● **Exercise details**
Please retype the listing exactly as it appears, skipping each picture.

□ □ □ □

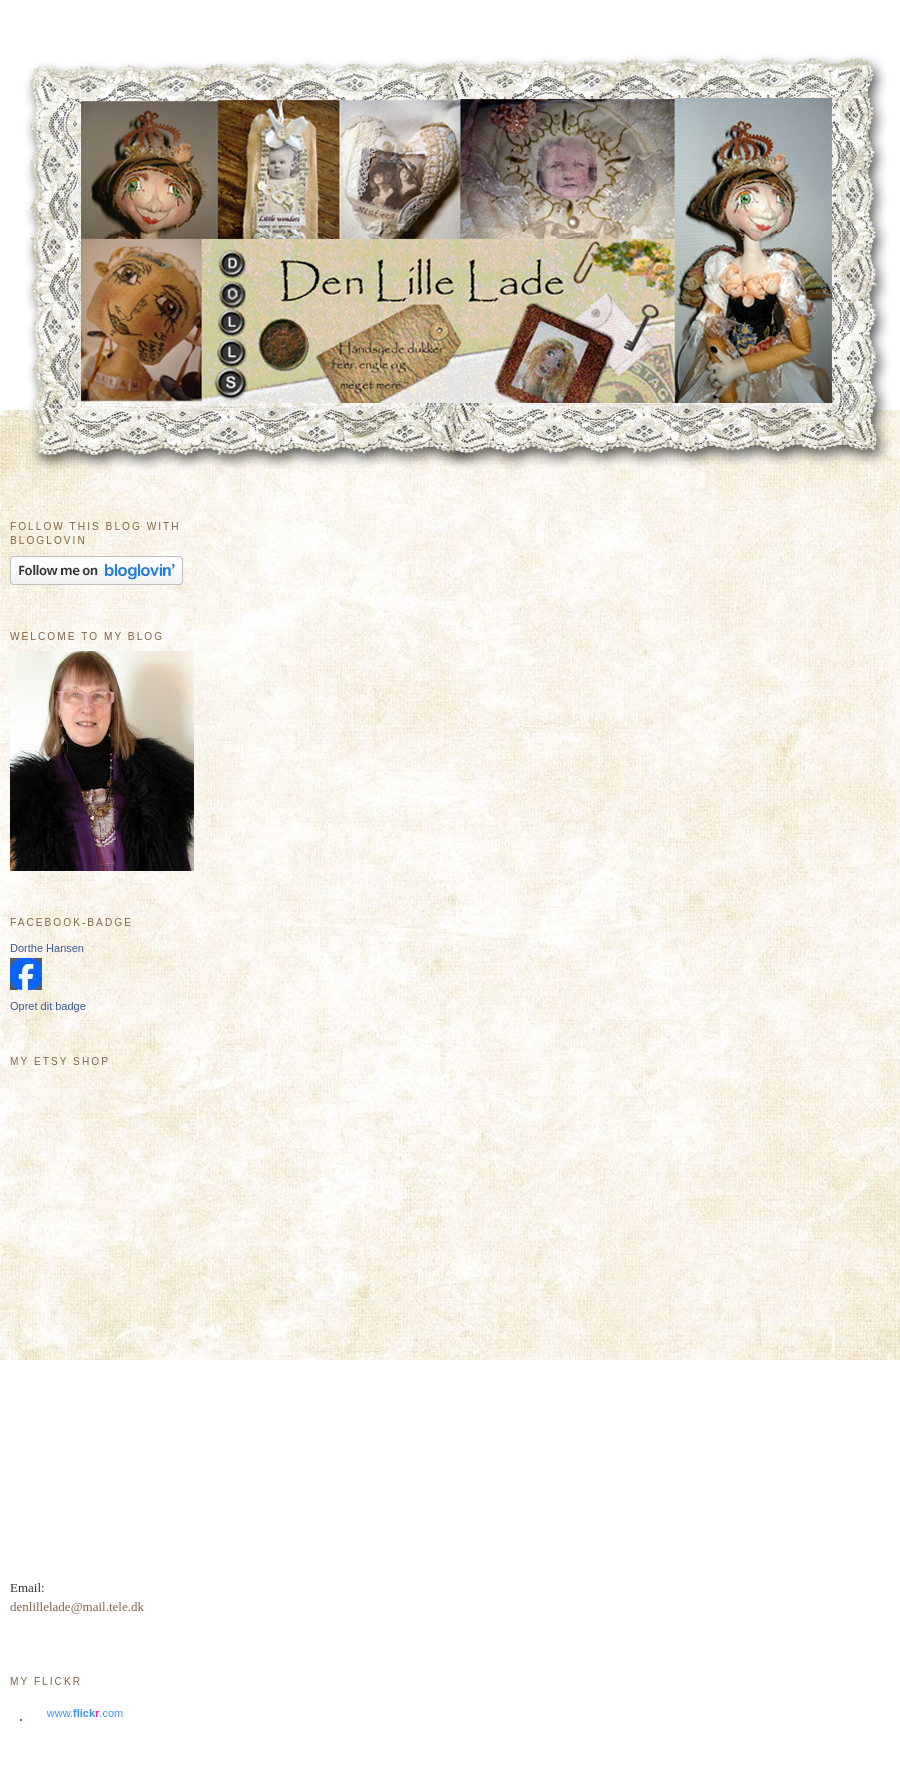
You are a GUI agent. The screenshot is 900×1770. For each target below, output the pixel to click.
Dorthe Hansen (47, 948)
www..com (85, 1713)
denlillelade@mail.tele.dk (77, 1606)
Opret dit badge (48, 1006)
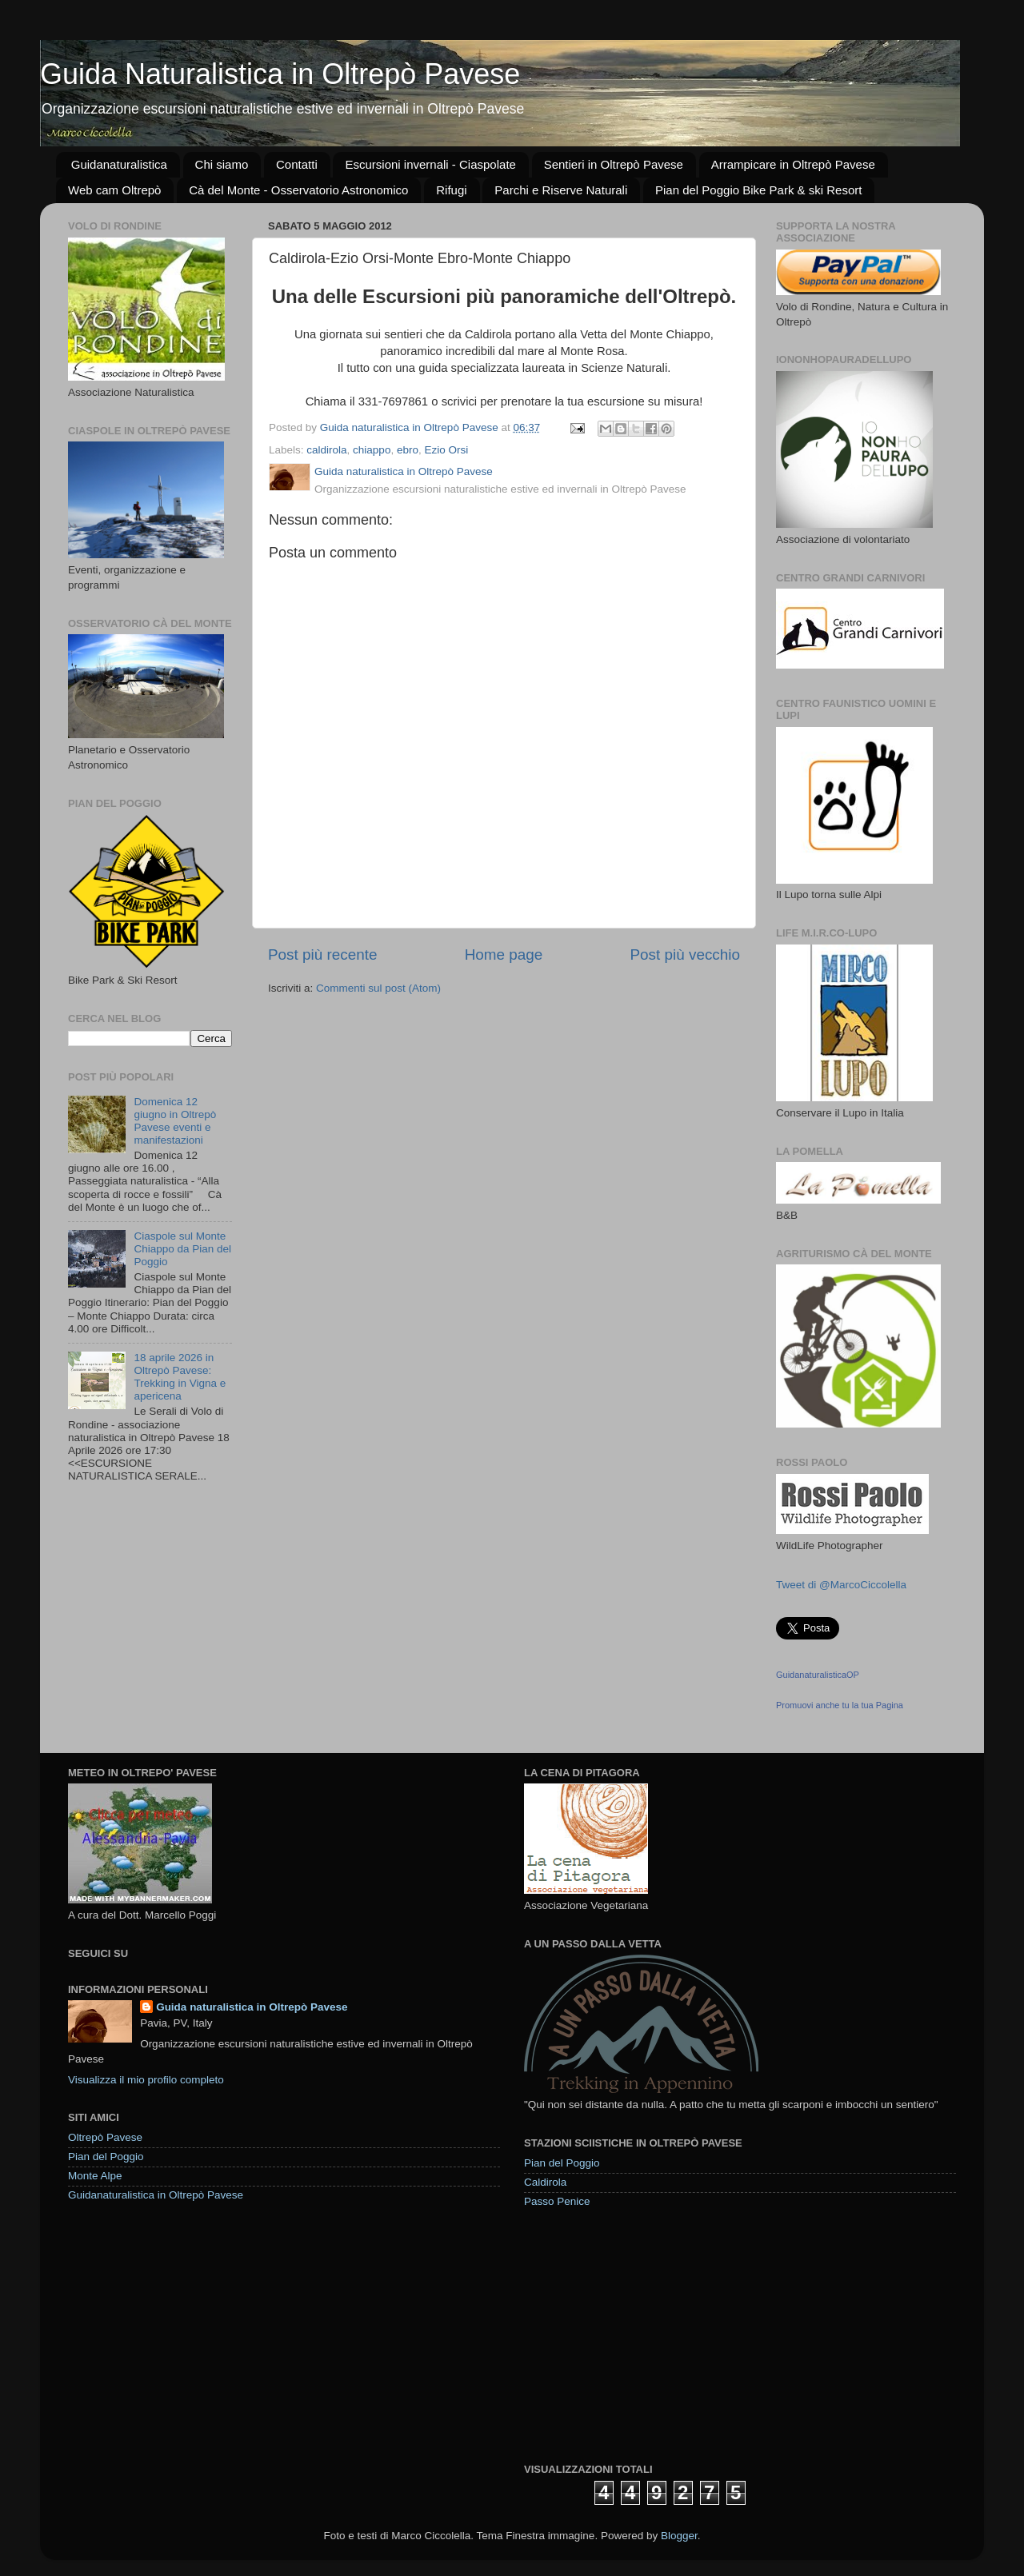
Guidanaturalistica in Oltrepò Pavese (155, 2195)
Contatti (297, 164)
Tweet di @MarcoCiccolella (841, 1585)
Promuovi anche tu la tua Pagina (839, 1705)
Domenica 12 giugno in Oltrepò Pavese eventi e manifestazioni (175, 1121)
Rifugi (451, 190)
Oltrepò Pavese (105, 2137)
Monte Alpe (95, 2176)
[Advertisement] (644, 2334)
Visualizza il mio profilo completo (146, 2080)
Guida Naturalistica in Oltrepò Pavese (280, 74)
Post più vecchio (685, 954)
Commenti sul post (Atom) (378, 988)
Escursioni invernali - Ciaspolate (430, 164)
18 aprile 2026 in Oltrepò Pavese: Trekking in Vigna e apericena (180, 1377)
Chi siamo (222, 164)
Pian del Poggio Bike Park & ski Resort (758, 190)
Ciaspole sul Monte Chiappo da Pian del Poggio (182, 1249)
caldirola (326, 450)
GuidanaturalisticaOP (817, 1674)
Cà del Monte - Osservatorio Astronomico (298, 190)
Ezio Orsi (446, 450)
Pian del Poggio (106, 2157)
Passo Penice (557, 2201)
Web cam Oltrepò (114, 190)
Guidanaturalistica (119, 164)
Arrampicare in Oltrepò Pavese (793, 164)
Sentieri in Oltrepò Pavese (613, 164)
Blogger (679, 2536)
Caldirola (545, 2182)
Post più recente (323, 954)
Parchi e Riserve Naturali (560, 190)
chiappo (371, 450)
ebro (407, 450)
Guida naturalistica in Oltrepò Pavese (251, 2007)
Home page (504, 954)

□ □ □ □

● **Written response**
You are a GUI agent. The screenshot is 900×1770. For each target below, output the pixel to click.
Dorthe Hansen (47, 948)
www..com (85, 1713)
denlillelade@mail.tele.dk (77, 1606)
Opret dit badge (48, 1006)
Guidanaturalistica in Oltrepò Pavese (155, 2195)
Contatti (297, 164)
Tweet di @MarcoCiccolella (841, 1585)
Promuovi anche tu la tua Pagina (839, 1705)
Domenica 12 giugno in Oltrepò Pavese eventi e manifestazioni (175, 1121)
Rifugi (451, 190)
Oltrepò Pavese (105, 2137)
Monte Alpe (95, 2176)
[Advertisement] (644, 2334)
Visualizza il mio profilo completo (146, 2080)
Guida Naturalistica in Oltrepò Pavese (280, 74)
Post più vecchio (685, 954)
Commenti sul post (Atom) (378, 988)
Escursioni invernali - Ciaspolate (430, 164)
18 aprile 2026 in Oltrepò Pavese: Trekking in Vigna e apericena (180, 1377)
Chi siamo (222, 164)
Pian del Poggio Bike Park & ski Resort (758, 190)
Ciaspole sul Monte Chiappo da Pian del Poggio (182, 1249)
caldirola (326, 450)
GuidanaturalisticaOP (817, 1674)
Cà del Monte - Osservatorio Astronomico (298, 190)
Ezio Orsi (446, 450)
Pian del Poggio (106, 2157)
Passo Penice (557, 2201)
Web cam Oltrepò (114, 190)
Guidanaturalistica (119, 164)
Arrampicare in Oltrepò Pavese (793, 164)
Sentieri in Oltrepò Pavese (613, 164)
Blogger (679, 2536)
Caldirola (545, 2182)
Post più recente (323, 954)
Parchi e Riserve Naturali (560, 190)
chiappo (371, 450)
ebro (407, 450)
Guida naturalistica in Oltrepò Pavese (251, 2007)
Home page (504, 954)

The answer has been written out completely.